Dana went on to explain how Senator Reid has also purchased the vote of Blanche Lincoln of Arkansas and other Democratic Senators, lest they stray from the party line,
“Landrieu and Lincoln got the attention because they were the last to decide, but the Senate really has 100 Blanche DuBoises, a full house of characters inclined toward the narcissistic. The health-care debate was worse than most. With all 40 Republicans in lockstep opposition, all 60 members of the Democratic caucus had to vote yes -- and that gave each one an opportunity to extract concessions from Senate Majority Leader Harry M. Reid.”

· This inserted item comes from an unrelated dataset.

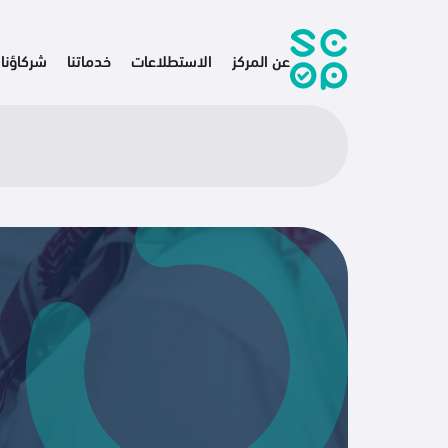
عن المركز
الاستطلاعات
خدماتنا
شركاؤنا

Dana concludes:” By the time this thing is done, the millions for Louisiana will look like a bargain.”
For those of you out there who are unfamiliar with the Louisiana Purchase, in 1803 the United States paid France $15 million dollars for over 800,000 square miles of land, more than doubling the size of the United States. This land deal was the greatest achievement of Thomas Jefferson's presidency.
Similarly health care deals struck with wavering Senate Democrats, like the $300 million for the Landrieu vote, may be the greatest achievement of Barack Obama’s presidency. In this case, Obama hopes to more than double the size of government control over health care and double the cost to government,now running more than $1 trillion for Medicare and Medicaid. As Shakespeare might say, "Double, double, toil and trouble; fire burn and cauldron bubble." Well, Will, the cauldron is bubbling.